→ **Assignment**: Give back the records that follow exactly, images excluded.
----- Listed records -----
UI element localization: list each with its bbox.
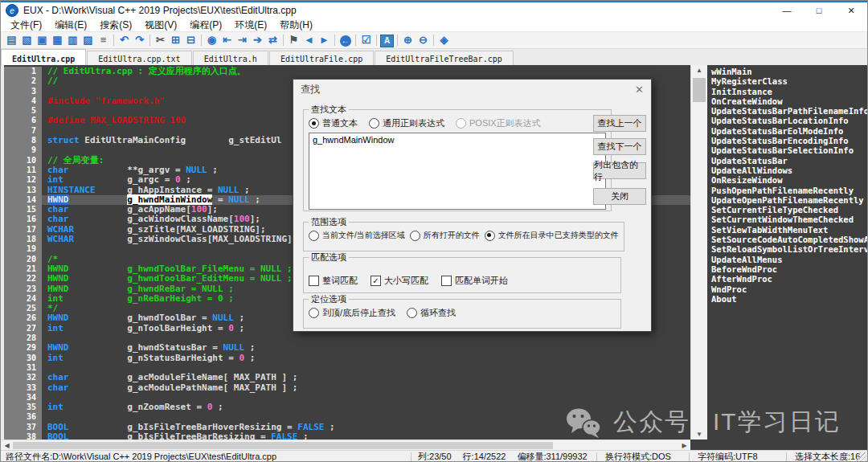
symbol-item[interactable]: UpdateStatusBarEolModeInfo — [711, 126, 867, 136]
symbol-item[interactable]: OnCreateWindow — [711, 96, 867, 106]
line-number: 13 — [4, 186, 42, 195]
symbol-item[interactable]: MyRegisterClass — [711, 76, 867, 86]
symbol-list: wWinMainMyRegisterClassInitInstanceOnCre… — [707, 65, 867, 440]
scope-group-label: 范围选项 — [309, 216, 349, 228]
symbol-item[interactable]: UpdateStatusBarLocationInfo — [711, 116, 867, 125]
tab-EditUltraFile.cpp[interactable]: EditUltraFile.cpp — [269, 51, 374, 67]
symbol-item[interactable]: OnResizeWindow — [711, 175, 867, 185]
symbol-item[interactable]: SetViewTabWidthMenuText — [711, 225, 867, 235]
scope-radio[interactable]: 文件所在目录中已支持类型的文件 — [485, 230, 619, 241]
zoom-in-icon[interactable]: ⊕ — [400, 33, 416, 47]
resize-grip[interactable] — [857, 452, 866, 462]
prev-bookmark-icon[interactable]: ◄ — [301, 33, 317, 47]
symbol-item[interactable]: UpdateStatusBarEncodingInfo — [711, 136, 867, 145]
close-file-icon[interactable]: ▨ — [80, 33, 96, 47]
symbol-item[interactable]: UpdateAllMenus — [711, 255, 867, 264]
undo-icon[interactable]: ↶ — [117, 33, 132, 47]
tab-EditUltra.h[interactable]: EditUltra.h — [193, 51, 268, 67]
menu-item[interactable]: 环境(E) — [228, 18, 273, 32]
tab-EditUltraFileTreeBar.cpp[interactable]: EditUltraFileTreeBar.cpp — [375, 51, 514, 67]
find-next-button[interactable]: 查找下一个 — [593, 138, 646, 155]
scope-radio[interactable]: 当前文件/当前选择区域 — [309, 230, 405, 241]
menu-item[interactable]: 编辑(E) — [48, 18, 93, 32]
match-check[interactable]: 整词匹配 — [309, 275, 358, 287]
symbol-item[interactable]: InitInstance — [711, 87, 867, 96]
locate-radio[interactable]: 循环查找 — [407, 307, 456, 319]
dialog-title-bar[interactable]: 查找 ✕ — [293, 80, 651, 100]
wechat-icon — [565, 407, 602, 439]
symbol-item[interactable]: UpdateOpenPathFilenameRecently — [711, 195, 867, 205]
locate-radio[interactable]: 到顶/底后停止查找 — [309, 307, 395, 319]
find-icon[interactable]: ◉ — [204, 33, 219, 47]
new-file-icon[interactable]: ▤ — [4, 33, 19, 47]
app-icon: e — [6, 4, 18, 17]
toolbar-separator — [201, 35, 202, 46]
redo-icon[interactable]: ↷ — [132, 33, 147, 47]
find-prev-icon[interactable]: ⇤ — [219, 33, 235, 47]
paste-icon[interactable]: ⊟ — [183, 33, 199, 47]
menu-item[interactable]: 文件(F) — [4, 18, 48, 32]
list-matching-lines-button[interactable]: 列出包含的行 — [593, 162, 646, 179]
symbol-item[interactable]: SetCurrentFileTypeChecked — [711, 205, 867, 215]
close-window-button[interactable]: ✕ — [835, 2, 867, 18]
open-file-icon[interactable]: ▧ — [19, 33, 35, 47]
cut-icon[interactable]: ✂ — [153, 33, 168, 47]
menu-item[interactable]: 编程(P) — [183, 18, 228, 32]
toolbar-separator — [149, 35, 150, 46]
symbol-item[interactable]: UpdateStatusBar — [711, 156, 867, 166]
symbol-item[interactable]: SetSourceCodeAutoCompletedShowAf — [711, 235, 867, 244]
menu-item[interactable]: 视图(V) — [138, 18, 183, 32]
save-file-icon[interactable]: ▣ — [35, 33, 50, 47]
horizontal-scroll-thumb[interactable] — [13, 442, 553, 449]
about-icon[interactable]: ◈ — [436, 33, 452, 47]
menu-bar: 文件(F)编辑(E)搜索(S)视图(V)编程(P)环境(E)帮助(H) — [1, 18, 867, 31]
editor-horizontal-scrollbar[interactable]: ◀ ▶ — [1, 440, 690, 451]
replace-icon[interactable]: ⇄ — [265, 33, 280, 47]
symbol-item[interactable]: AfterWndProc — [711, 274, 867, 284]
save-as-icon[interactable]: ▥ — [65, 33, 80, 47]
line-number: 6 — [4, 116, 42, 125]
menu-item[interactable]: 搜索(S) — [93, 18, 138, 32]
find-prev-button[interactable]: 查找上一个 — [593, 115, 646, 132]
goto-line-icon[interactable]: ➔ — [250, 33, 265, 47]
dialog-close-icon[interactable]: ✕ — [635, 84, 644, 96]
copy-icon[interactable]: ⊞ — [168, 33, 183, 47]
scroll-up-icon[interactable]: ▲ — [691, 65, 707, 76]
scope-label: 文件所在目录中已支持类型的文件 — [498, 230, 619, 241]
options-checklist-icon[interactable]: ☑ — [358, 33, 374, 47]
status-bar: 路径文件名:D:\Work\Visual C++ 2019 Projects\E… — [1, 450, 867, 462]
syntax-color-icon[interactable]: A — [379, 33, 395, 47]
find-type-radio[interactable]: 普通文本 — [309, 117, 358, 129]
save-all-icon[interactable]: ▦ — [50, 33, 65, 47]
symbol-item[interactable]: PushOpenPathFilenameRecently — [711, 186, 867, 195]
symbol-item[interactable]: About — [711, 294, 867, 304]
editor-vertical-scrollbar[interactable]: ▲ ▼ — [690, 65, 707, 440]
dialog-title: 查找 — [301, 83, 635, 96]
symbol-item[interactable]: BeforeWndProc — [711, 264, 867, 274]
next-bookmark-icon[interactable]: ► — [317, 33, 332, 47]
symbol-item[interactable]: wWinMain — [711, 67, 867, 76]
maximize-button[interactable]: □ — [803, 2, 835, 18]
search-text-input[interactable]: g_hwndMainWindow — [309, 133, 606, 210]
vertical-scroll-thumb[interactable] — [693, 78, 706, 102]
close-button[interactable]: 关闭 — [593, 188, 646, 205]
match-check[interactable]: ✓大小写匹配 — [371, 275, 428, 287]
navigate-back-icon[interactable]: ← — [338, 33, 353, 47]
find-next-icon[interactable]: ⇥ — [235, 33, 250, 47]
scope-radio[interactable]: 所有打开的文件 — [410, 230, 480, 241]
symbol-item[interactable]: SetCurrentWindowThemeChecked — [711, 215, 867, 224]
line-number: 18 — [4, 235, 42, 244]
minimize-button[interactable]: — — [771, 2, 803, 18]
symbol-item[interactable]: UpdateStatusBarSelectionInfo — [711, 145, 867, 155]
menu-item[interactable]: 帮助(H) — [273, 18, 319, 32]
tab-EditUltra.cpp.txt[interactable]: EditUltra.cpp.txt — [87, 51, 191, 67]
file-list-icon[interactable]: ≡ — [96, 33, 111, 47]
find-type-radio[interactable]: 通用正则表达式 — [369, 117, 444, 129]
symbol-item[interactable]: WndProc — [711, 284, 867, 294]
zoom-out-icon[interactable]: ⊖ — [416, 33, 431, 47]
symbol-item[interactable]: UpdateStatusBarPathFilenameInfo — [711, 106, 867, 116]
bookmark-icon[interactable]: ⚑ — [286, 33, 301, 47]
symbol-item[interactable]: UpdateAllWindows — [711, 166, 867, 175]
symbol-item[interactable]: SetReloadSymbolListOrTreeInterva — [711, 244, 867, 254]
match-check[interactable]: 匹配单词开始 — [441, 275, 508, 287]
-----
→ **Exercise solution**:
UI element localization: list each with its bbox.
symbol-item[interactable]: UpdateStatusBarEolModeInfo — [711, 126, 867, 136]
symbol-item[interactable]: OnCreateWindow — [711, 96, 867, 106]
line-number: 13 — [4, 186, 42, 195]
symbol-item[interactable]: MyRegisterClass — [711, 76, 867, 86]
symbol-list: wWinMainMyRegisterClassInitInstanceOnCre… — [707, 65, 867, 440]
scope-group-label: 范围选项 — [309, 216, 349, 228]
symbol-item[interactable]: UpdateStatusBarLocationInfo — [711, 116, 867, 125]
tab-EditUltraFile.cpp[interactable]: EditUltraFile.cpp — [269, 51, 374, 67]
symbol-item[interactable]: OnResizeWindow — [711, 175, 867, 185]
symbol-item[interactable]: SetViewTabWidthMenuText — [711, 225, 867, 235]
scope-radio[interactable]: 文件所在目录中已支持类型的文件 — [485, 230, 619, 241]
zoom-in-icon[interactable]: ⊕ — [400, 33, 416, 47]
resize-grip[interactable] — [857, 452, 866, 462]
prev-bookmark-icon[interactable]: ◄ — [301, 33, 317, 47]
symbol-item[interactable]: UpdateStatusBarEncodingInfo — [711, 136, 867, 145]
close-file-icon[interactable]: ▨ — [80, 33, 96, 47]
symbol-item[interactable]: UpdateAllMenus — [711, 255, 867, 264]
undo-icon[interactable]: ↶ — [117, 33, 132, 47]
tab-EditUltra.h[interactable]: EditUltra.h — [193, 51, 268, 67]
menu-item[interactable]: 环境(E) — [228, 18, 273, 32]
tab-EditUltraFileTreeBar.cpp[interactable]: EditUltraFileTreeBar.cpp — [375, 51, 514, 67]
find-next-button[interactable]: 查找下一个 — [593, 138, 646, 155]
scope-radio[interactable]: 当前文件/当前选择区域 — [309, 230, 405, 241]
menu-item[interactable]: 编辑(E) — [48, 18, 93, 32]
match-check[interactable]: 整词匹配 — [309, 275, 358, 287]
symbol-item[interactable]: InitInstance — [711, 87, 867, 96]
locate-radio[interactable]: 循环查找 — [407, 307, 456, 319]
dialog-title-bar[interactable]: 查找 ✕ — [293, 80, 651, 100]
wechat-icon — [565, 407, 602, 439]
symbol-item[interactable]: UpdateOpenPathFilenameRecently — [711, 195, 867, 205]
locate-radio[interactable]: 到顶/底后停止查找 — [309, 307, 395, 319]
find-icon[interactable]: ◉ — [204, 33, 219, 47]
new-file-icon[interactable]: ▤ — [4, 33, 19, 47]
app-icon: e — [6, 4, 18, 17]
toolbar-separator — [201, 35, 202, 46]
redo-icon[interactable]: ↷ — [132, 33, 147, 47]
find-prev-icon[interactable]: ⇤ — [219, 33, 235, 47]
paste-icon[interactable]: ⊟ — [183, 33, 199, 47]
menu-item[interactable]: 文件(F) — [4, 18, 48, 32]
list-matching-lines-button[interactable]: 列出包含的行 — [593, 162, 646, 179]
symbol-item[interactable]: SetCurrentFileTypeChecked — [711, 205, 867, 215]
close-window-button[interactable]: ✕ — [835, 2, 867, 18]
open-file-icon[interactable]: ▧ — [19, 33, 35, 47]
cut-icon[interactable]: ✂ — [153, 33, 168, 47]
menu-item[interactable]: 编程(P) — [183, 18, 228, 32]
toolbar-separator — [149, 35, 150, 46]
symbol-item[interactable]: UpdateStatusBar — [711, 156, 867, 166]
symbol-item[interactable]: SetSourceCodeAutoCompletedShowAf — [711, 235, 867, 244]
menu-item[interactable]: 视图(V) — [138, 18, 183, 32]
save-file-icon[interactable]: ▣ — [35, 33, 50, 47]
horizontal-scroll-thumb[interactable] — [13, 442, 553, 449]
about-icon[interactable]: ◈ — [436, 33, 452, 47]
menu-bar: 文件(F)编辑(E)搜索(S)视图(V)编程(P)环境(E)帮助(H) — [1, 18, 867, 31]
editor-horizontal-scrollbar[interactable]: ◀ ▶ — [1, 440, 690, 451]
replace-icon[interactable]: ⇄ — [265, 33, 280, 47]
symbol-item[interactable]: AfterWndProc — [711, 274, 867, 284]
save-as-icon[interactable]: ▥ — [65, 33, 80, 47]
line-number: 6 — [4, 116, 42, 125]
menu-item[interactable]: 搜索(S) — [93, 18, 138, 32]
find-prev-button[interactable]: 查找上一个 — [593, 115, 646, 132]
goto-line-icon[interactable]: ➔ — [250, 33, 265, 47]
dialog-close-icon[interactable]: ✕ — [635, 84, 644, 96]
copy-icon[interactable]: ⊞ — [168, 33, 183, 47]
scroll-up-icon[interactable]: ▲ — [691, 65, 707, 76]
scope-label: 文件所在目录中已支持类型的文件 — [498, 230, 619, 241]
options-checklist-icon[interactable]: ☑ — [358, 33, 374, 47]
status-bar: 路径文件名:D:\Work\Visual C++ 2019 Projects\E… — [1, 450, 867, 462]
syntax-color-icon[interactable]: A — [379, 33, 395, 47]
find-type-radio[interactable]: 普通文本 — [309, 117, 358, 129]
save-all-icon[interactable]: ▦ — [50, 33, 65, 47]
symbol-item[interactable]: PushOpenPathFilenameRecently — [711, 186, 867, 195]
symbol-item[interactable]: About — [711, 294, 867, 304]
editor-vertical-scrollbar[interactable]: ▲ ▼ — [690, 65, 707, 440]
dialog-title: 查找 — [301, 83, 635, 96]
symbol-item[interactable]: BeforeWndProc — [711, 264, 867, 274]
next-bookmark-icon[interactable]: ► — [317, 33, 332, 47]
symbol-item[interactable]: wWinMain — [711, 67, 867, 76]
maximize-button[interactable]: □ — [803, 2, 835, 18]
search-text-input[interactable]: g_hwndMainWindow — [309, 133, 606, 210]
vertical-scroll-thumb[interactable] — [693, 78, 706, 102]
close-button[interactable]: 关闭 — [593, 188, 646, 205]
match-check[interactable]: ✓大小写匹配 — [371, 275, 428, 287]
navigate-back-icon[interactable]: ← — [338, 33, 353, 47]
find-next-icon[interactable]: ⇥ — [235, 33, 250, 47]
scope-radio[interactable]: 所有打开的文件 — [410, 230, 480, 241]
symbol-item[interactable]: SetCurrentWindowThemeChecked — [711, 215, 867, 224]
line-number: 18 — [4, 235, 42, 244]
minimize-button[interactable]: — — [771, 2, 803, 18]
symbol-item[interactable]: UpdateStatusBarSelectionInfo — [711, 145, 867, 155]
menu-item[interactable]: 帮助(H) — [273, 18, 319, 32]
tab-EditUltra.cpp.txt[interactable]: EditUltra.cpp.txt — [87, 51, 191, 67]
file-list-icon[interactable]: ≡ — [96, 33, 111, 47]
find-type-radio[interactable]: 通用正则表达式 — [369, 117, 444, 129]
symbol-item[interactable]: WndProc — [711, 284, 867, 294]
zoom-out-icon[interactable]: ⊖ — [416, 33, 431, 47]
symbol-item[interactable]: UpdateStatusBarPathFilenameInfo — [711, 106, 867, 116]
bookmark-icon[interactable]: ⚑ — [286, 33, 301, 47]
symbol-item[interactable]: UpdateAllWindows — [711, 166, 867, 175]
symbol-item[interactable]: SetReloadSymbolListOrTreeInterva — [711, 244, 867, 254]
match-check[interactable]: 匹配单词开始 — [441, 275, 508, 287]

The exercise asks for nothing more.